# WHAT IS EXPECTED:
The expected result is the material below, reproduced exactly from its first line through the line containing "Zımpara Makineleri".

# AVAILABLE RECORDS:
※ ※ ※

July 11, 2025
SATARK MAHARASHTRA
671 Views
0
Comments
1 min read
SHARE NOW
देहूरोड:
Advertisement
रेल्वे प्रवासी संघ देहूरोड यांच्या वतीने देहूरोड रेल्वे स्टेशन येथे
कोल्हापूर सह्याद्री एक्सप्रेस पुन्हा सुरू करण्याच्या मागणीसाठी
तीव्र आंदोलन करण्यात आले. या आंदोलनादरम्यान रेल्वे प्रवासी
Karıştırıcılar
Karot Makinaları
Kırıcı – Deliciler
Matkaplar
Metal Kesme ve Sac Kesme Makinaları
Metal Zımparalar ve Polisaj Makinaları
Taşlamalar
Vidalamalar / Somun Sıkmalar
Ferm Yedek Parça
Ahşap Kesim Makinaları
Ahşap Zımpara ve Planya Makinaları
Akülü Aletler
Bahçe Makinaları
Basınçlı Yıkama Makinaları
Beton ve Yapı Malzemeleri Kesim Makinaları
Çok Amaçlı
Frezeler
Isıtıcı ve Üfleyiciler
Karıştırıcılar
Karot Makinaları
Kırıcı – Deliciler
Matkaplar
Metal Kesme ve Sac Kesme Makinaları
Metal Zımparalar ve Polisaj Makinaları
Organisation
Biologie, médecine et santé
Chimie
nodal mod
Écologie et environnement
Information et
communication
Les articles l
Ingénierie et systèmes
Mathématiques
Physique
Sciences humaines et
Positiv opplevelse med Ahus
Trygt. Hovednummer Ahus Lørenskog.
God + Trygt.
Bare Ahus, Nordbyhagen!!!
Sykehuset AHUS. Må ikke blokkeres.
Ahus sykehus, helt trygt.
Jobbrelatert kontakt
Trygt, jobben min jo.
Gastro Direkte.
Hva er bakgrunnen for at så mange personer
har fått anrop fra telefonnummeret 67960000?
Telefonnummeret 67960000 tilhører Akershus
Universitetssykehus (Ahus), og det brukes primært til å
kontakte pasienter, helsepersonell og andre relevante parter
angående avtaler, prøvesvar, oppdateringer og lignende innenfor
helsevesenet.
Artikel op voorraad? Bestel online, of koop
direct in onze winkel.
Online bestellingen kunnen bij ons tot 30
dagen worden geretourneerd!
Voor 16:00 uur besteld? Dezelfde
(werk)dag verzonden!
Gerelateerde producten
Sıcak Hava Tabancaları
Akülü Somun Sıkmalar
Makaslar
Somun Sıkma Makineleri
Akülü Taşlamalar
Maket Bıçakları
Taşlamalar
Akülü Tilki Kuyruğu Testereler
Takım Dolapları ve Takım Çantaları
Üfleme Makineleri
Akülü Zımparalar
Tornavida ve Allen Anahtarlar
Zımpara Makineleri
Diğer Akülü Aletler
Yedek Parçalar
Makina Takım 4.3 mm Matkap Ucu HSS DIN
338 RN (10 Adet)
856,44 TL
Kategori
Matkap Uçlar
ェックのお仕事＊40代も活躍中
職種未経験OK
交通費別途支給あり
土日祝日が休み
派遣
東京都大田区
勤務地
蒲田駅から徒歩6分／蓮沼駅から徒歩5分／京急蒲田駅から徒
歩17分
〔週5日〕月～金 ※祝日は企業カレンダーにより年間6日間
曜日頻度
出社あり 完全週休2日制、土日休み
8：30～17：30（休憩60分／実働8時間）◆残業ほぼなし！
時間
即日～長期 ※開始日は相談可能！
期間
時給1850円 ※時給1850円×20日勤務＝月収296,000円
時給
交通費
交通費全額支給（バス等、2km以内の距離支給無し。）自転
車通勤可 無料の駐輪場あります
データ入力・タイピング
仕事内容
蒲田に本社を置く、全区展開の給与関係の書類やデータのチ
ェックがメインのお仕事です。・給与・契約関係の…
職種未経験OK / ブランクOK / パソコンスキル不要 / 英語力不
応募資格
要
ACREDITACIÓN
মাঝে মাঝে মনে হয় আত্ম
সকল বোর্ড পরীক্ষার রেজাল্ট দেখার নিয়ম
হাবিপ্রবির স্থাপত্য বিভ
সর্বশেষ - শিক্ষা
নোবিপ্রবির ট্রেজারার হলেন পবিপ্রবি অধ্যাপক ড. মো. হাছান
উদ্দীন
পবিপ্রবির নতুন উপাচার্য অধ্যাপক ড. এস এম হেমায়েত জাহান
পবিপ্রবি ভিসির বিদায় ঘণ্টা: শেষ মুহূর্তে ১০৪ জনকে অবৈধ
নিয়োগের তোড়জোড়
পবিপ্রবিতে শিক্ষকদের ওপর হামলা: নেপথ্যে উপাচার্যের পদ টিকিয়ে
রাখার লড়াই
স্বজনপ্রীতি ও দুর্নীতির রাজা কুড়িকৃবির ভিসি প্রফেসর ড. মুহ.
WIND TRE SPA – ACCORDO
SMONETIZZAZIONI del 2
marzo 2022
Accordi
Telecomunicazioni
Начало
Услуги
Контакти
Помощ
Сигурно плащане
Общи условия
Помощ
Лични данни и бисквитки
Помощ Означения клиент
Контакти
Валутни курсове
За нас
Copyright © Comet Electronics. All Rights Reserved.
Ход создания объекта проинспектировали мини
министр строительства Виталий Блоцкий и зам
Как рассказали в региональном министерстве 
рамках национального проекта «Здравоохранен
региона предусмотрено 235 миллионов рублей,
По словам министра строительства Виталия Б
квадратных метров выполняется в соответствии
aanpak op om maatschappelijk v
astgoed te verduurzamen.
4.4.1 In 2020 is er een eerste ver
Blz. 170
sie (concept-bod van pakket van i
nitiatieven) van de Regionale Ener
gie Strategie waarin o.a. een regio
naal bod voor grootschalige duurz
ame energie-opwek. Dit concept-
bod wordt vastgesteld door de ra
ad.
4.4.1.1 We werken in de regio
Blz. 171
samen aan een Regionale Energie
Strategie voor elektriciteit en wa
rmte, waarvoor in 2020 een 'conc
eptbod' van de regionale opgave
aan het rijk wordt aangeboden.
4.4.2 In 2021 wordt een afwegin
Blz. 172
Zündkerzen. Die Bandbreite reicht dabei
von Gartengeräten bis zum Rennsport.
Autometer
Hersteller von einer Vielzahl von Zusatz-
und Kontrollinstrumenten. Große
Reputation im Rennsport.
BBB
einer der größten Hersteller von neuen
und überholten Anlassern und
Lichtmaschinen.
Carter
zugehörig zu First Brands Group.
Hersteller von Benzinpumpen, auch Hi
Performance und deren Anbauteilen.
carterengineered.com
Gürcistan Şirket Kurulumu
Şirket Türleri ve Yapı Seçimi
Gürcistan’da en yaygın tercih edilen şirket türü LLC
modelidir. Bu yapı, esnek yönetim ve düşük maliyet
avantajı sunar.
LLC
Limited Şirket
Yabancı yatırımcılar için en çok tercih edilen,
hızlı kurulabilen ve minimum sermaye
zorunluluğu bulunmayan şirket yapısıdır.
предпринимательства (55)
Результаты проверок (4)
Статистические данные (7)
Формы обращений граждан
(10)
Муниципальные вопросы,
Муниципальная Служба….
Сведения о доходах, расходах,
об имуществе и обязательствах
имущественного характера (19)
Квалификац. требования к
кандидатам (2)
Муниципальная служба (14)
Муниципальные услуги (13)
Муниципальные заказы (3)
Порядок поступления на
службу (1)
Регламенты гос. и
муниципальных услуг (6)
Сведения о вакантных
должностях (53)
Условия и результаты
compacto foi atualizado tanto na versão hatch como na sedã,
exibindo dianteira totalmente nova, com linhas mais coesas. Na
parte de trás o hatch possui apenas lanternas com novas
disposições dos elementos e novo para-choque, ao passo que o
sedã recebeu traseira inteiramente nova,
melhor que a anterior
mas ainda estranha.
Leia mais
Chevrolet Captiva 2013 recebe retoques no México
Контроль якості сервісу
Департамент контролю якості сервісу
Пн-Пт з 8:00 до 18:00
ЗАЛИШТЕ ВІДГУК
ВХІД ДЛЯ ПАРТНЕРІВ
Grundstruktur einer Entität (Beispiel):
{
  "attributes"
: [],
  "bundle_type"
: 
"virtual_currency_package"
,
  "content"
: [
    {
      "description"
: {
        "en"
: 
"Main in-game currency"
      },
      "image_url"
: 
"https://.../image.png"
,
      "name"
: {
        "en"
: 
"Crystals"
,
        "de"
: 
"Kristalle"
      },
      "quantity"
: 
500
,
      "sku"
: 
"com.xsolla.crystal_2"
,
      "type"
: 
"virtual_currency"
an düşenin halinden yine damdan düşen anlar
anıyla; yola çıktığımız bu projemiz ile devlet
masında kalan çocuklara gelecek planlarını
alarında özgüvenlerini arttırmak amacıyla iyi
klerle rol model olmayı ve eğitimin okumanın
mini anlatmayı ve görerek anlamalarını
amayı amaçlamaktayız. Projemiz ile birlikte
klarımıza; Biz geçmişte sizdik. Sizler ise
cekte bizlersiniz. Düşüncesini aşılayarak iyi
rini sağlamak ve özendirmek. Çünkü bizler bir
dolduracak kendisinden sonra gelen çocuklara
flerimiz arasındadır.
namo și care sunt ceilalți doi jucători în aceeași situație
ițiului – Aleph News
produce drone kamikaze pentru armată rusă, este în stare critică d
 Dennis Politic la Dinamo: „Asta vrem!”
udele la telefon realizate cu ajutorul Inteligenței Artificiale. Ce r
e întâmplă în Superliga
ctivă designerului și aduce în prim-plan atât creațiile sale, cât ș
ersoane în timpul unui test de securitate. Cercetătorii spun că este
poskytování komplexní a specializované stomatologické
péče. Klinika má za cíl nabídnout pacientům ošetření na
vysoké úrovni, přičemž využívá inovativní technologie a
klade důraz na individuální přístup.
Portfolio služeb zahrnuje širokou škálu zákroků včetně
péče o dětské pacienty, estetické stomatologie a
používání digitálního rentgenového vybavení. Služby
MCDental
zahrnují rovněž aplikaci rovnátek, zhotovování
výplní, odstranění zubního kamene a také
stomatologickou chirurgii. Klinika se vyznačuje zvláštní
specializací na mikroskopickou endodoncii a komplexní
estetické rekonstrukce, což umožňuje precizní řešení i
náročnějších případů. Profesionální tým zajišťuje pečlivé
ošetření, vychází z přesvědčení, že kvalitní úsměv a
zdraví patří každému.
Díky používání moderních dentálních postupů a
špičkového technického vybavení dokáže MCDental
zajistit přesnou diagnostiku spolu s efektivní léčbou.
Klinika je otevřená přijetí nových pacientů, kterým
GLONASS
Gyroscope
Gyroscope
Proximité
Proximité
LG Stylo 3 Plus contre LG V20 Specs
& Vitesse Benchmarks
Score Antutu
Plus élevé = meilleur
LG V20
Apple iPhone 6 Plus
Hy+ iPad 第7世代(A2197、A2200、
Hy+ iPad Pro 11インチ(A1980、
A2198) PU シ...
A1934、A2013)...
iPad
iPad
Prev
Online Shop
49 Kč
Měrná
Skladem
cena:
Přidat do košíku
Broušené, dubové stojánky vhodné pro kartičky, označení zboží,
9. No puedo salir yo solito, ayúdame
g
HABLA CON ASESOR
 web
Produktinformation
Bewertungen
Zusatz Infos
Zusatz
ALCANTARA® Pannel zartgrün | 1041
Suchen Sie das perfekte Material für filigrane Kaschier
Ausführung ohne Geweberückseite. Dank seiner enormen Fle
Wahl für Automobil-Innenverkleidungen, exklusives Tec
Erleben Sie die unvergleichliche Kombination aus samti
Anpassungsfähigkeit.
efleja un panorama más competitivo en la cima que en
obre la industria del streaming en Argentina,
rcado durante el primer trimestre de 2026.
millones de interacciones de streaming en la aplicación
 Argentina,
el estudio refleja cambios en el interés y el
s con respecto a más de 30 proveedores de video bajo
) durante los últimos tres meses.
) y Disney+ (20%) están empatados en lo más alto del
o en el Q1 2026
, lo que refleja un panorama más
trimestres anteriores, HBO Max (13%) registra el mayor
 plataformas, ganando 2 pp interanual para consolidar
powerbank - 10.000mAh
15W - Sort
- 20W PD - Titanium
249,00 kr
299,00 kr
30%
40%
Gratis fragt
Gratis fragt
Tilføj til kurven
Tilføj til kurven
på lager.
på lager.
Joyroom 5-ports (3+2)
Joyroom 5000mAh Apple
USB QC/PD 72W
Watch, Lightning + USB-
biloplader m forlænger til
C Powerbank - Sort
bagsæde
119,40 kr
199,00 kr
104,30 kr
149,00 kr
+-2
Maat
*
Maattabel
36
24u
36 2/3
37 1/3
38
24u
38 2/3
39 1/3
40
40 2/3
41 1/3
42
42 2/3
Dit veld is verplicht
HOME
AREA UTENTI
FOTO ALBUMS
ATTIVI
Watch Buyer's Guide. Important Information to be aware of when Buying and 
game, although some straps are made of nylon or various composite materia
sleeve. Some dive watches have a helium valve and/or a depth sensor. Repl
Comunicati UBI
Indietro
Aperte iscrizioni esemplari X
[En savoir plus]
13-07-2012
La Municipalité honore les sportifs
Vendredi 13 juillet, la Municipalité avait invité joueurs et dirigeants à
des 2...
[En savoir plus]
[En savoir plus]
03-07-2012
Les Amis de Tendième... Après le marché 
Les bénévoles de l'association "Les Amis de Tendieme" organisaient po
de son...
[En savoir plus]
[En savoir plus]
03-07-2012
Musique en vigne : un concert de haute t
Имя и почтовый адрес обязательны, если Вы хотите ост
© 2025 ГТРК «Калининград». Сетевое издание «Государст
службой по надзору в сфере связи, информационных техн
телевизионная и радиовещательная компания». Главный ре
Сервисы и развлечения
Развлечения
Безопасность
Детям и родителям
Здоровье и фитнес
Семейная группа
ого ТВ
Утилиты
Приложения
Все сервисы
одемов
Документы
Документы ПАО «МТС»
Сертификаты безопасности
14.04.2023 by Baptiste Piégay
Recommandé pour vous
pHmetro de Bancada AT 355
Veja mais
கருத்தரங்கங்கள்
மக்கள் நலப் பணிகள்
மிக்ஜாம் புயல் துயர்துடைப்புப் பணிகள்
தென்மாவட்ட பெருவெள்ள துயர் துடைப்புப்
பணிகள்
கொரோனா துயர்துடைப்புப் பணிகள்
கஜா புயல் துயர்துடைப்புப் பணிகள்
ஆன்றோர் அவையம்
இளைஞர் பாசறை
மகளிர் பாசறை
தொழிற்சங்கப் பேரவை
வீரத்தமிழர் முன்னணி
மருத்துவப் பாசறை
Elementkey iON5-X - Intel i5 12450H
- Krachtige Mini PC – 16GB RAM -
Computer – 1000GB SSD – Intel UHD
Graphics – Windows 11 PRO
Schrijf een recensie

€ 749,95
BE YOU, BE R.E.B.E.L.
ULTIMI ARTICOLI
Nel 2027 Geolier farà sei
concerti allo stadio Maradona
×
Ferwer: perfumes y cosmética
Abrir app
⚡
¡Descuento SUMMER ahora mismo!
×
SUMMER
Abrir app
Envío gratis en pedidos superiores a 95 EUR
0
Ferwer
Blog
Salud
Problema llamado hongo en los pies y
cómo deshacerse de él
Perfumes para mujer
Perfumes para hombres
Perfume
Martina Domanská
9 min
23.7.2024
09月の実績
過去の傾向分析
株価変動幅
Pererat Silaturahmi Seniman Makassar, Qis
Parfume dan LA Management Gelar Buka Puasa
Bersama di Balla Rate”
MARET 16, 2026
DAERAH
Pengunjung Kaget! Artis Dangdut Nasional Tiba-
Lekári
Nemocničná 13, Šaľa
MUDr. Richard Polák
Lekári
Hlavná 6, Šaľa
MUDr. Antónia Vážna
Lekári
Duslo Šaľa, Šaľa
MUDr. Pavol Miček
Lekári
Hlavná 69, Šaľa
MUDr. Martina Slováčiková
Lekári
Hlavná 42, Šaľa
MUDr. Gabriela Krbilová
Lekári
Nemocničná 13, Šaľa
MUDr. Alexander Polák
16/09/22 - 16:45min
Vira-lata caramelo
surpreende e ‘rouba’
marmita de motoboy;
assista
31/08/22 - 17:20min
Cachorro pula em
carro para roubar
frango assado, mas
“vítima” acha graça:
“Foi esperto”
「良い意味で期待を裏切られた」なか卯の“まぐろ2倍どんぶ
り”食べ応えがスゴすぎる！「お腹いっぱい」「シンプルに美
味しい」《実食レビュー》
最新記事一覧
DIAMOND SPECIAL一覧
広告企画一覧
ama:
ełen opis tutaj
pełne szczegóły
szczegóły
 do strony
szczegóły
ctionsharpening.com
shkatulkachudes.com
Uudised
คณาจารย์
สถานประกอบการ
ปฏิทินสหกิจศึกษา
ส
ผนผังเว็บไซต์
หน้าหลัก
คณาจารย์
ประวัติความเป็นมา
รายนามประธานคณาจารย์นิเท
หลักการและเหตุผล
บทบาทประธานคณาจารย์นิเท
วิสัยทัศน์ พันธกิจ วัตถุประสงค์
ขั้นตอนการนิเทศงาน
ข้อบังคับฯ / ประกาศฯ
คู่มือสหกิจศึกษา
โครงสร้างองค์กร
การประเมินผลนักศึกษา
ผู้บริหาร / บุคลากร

※ ※ ※

# WRITTEN ANSWER:
July 11, 2025
SATARK MAHARASHTRA
671 Views
0
Comments
1 min read
SHARE NOW
देहूरोड:
Advertisement
रेल्वे प्रवासी संघ देहूरोड यांच्या वतीने देहूरोड रेल्वे स्टेशन येथे
कोल्हापूर सह्याद्री एक्सप्रेस पुन्हा सुरू करण्याच्या मागणीसाठी
तीव्र आंदोलन करण्यात आले. या आंदोलनादरम्यान रेल्वे प्रवासी
Karıştırıcılar
Karot Makinaları
Kırıcı – Deliciler
Matkaplar
Metal Kesme ve Sac Kesme Makinaları
Metal Zımparalar ve Polisaj Makinaları
Taşlamalar
Vidalamalar / Somun Sıkmalar
Ferm Yedek Parça
Ahşap Kesim Makinaları
Ahşap Zımpara ve Planya Makinaları
Akülü Aletler
Bahçe Makinaları
Basınçlı Yıkama Makinaları
Beton ve Yapı Malzemeleri Kesim Makinaları
Çok Amaçlı
Frezeler
Isıtıcı ve Üfleyiciler
Karıştırıcılar
Karot Makinaları
Kırıcı – Deliciler
Matkaplar
Metal Kesme ve Sac Kesme Makinaları
Metal Zımparalar ve Polisaj Makinaları
Organisation
Biologie, médecine et santé
Chimie
nodal mod
Écologie et environnement
Information et
communication
Les articles l
Ingénierie et systèmes
Mathématiques
Physique
Sciences humaines et
Positiv opplevelse med Ahus
Trygt. Hovednummer Ahus Lørenskog.
God + Trygt.
Bare Ahus, Nordbyhagen!!!
Sykehuset AHUS. Må ikke blokkeres.
Ahus sykehus, helt trygt.
Jobbrelatert kontakt
Trygt, jobben min jo.
Gastro Direkte.
Hva er bakgrunnen for at så mange personer
har fått anrop fra telefonnummeret 67960000?
Telefonnummeret 67960000 tilhører Akershus
Universitetssykehus (Ahus), og det brukes primært til å
kontakte pasienter, helsepersonell og andre relevante parter
angående avtaler, prøvesvar, oppdateringer og lignende innenfor
helsevesenet.
Artikel op voorraad? Bestel online, of koop
direct in onze winkel.
Online bestellingen kunnen bij ons tot 30
dagen worden geretourneerd!
Voor 16:00 uur besteld? Dezelfde
(werk)dag verzonden!
Gerelateerde producten
Sıcak Hava Tabancaları
Akülü Somun Sıkmalar
Makaslar
Somun Sıkma Makineleri
Akülü Taşlamalar
Maket Bıçakları
Taşlamalar
Akülü Tilki Kuyruğu Testereler
Takım Dolapları ve Takım Çantaları
Üfleme Makineleri
Akülü Zımparalar
Tornavida ve Allen Anahtarlar
Zımpara Makineleri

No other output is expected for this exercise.